Getting harder and harder to get.

These sites might help:


www.dole.ie
www.gumtree.ie
www.nixers.com
www.fas.ie
www.monster.ie
www.irishjobs.ie


----------



## Flax (30 Dec 2008)

Try http://www.studentjobs.ie ?


----------



## Smashbox (31 Dec 2008)

Try the cinema in Liffey Valley


----------



## FutureProof (5 Jan 2009)

bars are probably the most realistic as turnover is quite high


----------



## MarySmyth (5 Jan 2009)

Thanks to everyone for comments and feedback.

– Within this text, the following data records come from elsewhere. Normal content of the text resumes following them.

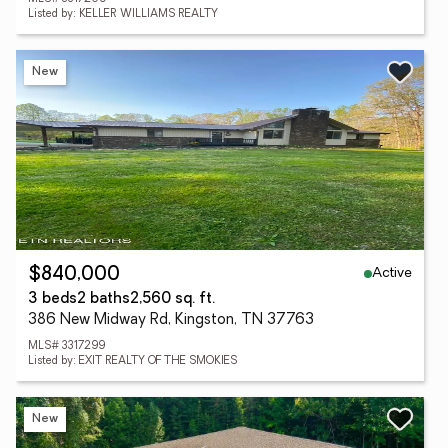
Listed by: KELLER WILLIAMS REALTY
New
Active
$840,000
3 beds
2 baths
2,560 sq. ft.
386 New Midway Rd, Kingston, TN 37763
MLS# 3317299
Listed by: EXIT REALTY OF THE SMOKIES
New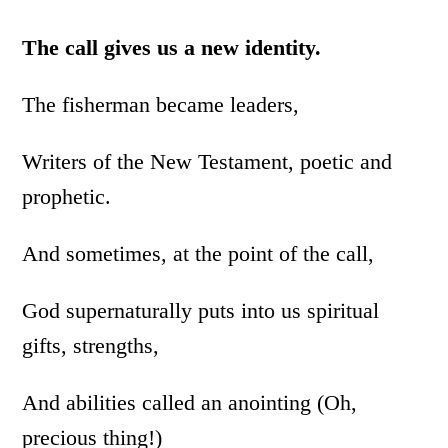
The call gives us a new identity.
The fisherman became leaders,
Writers of the New Testament, poetic and
prophetic.
And sometimes, at the point of the call,
God supernaturally puts into us spiritual
gifts, strengths,
And abilities called an anointing (Oh,
precious thing!)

Latest update from the student job seeker- lots of retail shops won't even accept CV as they are planning on closing! (per trips to same in Liffey Valley). Is the economy that bad?


----------



## micmclo (6 Jan 2009)

Fast food place?
If you don't want to do the delivery you can take the orders behind the counter and by phone

Easy enough.......until the drunks arrive!


----------



## DeeFox (6 Jan 2009)

I used to waitress when I was a student at weekends.  The tips were very handy cash in hand.  I think the best way to approach a restaurant is to find out when the manager is on and go in at a quite time (3ish on a weekday).  I was always surprised at how many people would come in during the lunch rush or in the evening.  And also, if you have any relevant experience at all to put it near the top of the cv.


----------



## truthseeker (6 Jan 2009)

Supermarkets/department stores like Dunnes/Penneys - at the moment a lot of people in Ireland are returning to their own countries because of the economy here so there may well be minimum wage jobs coming available.


----------



## Sue Ellen (6 Jan 2009)

truthseeker said:


> Supermarkets/department stores like Dunnes/Penneys - at the moment a lot of people in Ireland are returning to their own countries because of the economy here so there may well be minimum wage jobs coming available.



Heard supervisor in Penneys, Mary St. telling someone recently that they could not take their C.V. as they won't be recruiting until at least after March.  Have also heard of a few Dunnes braches cutting the opening hours.


----------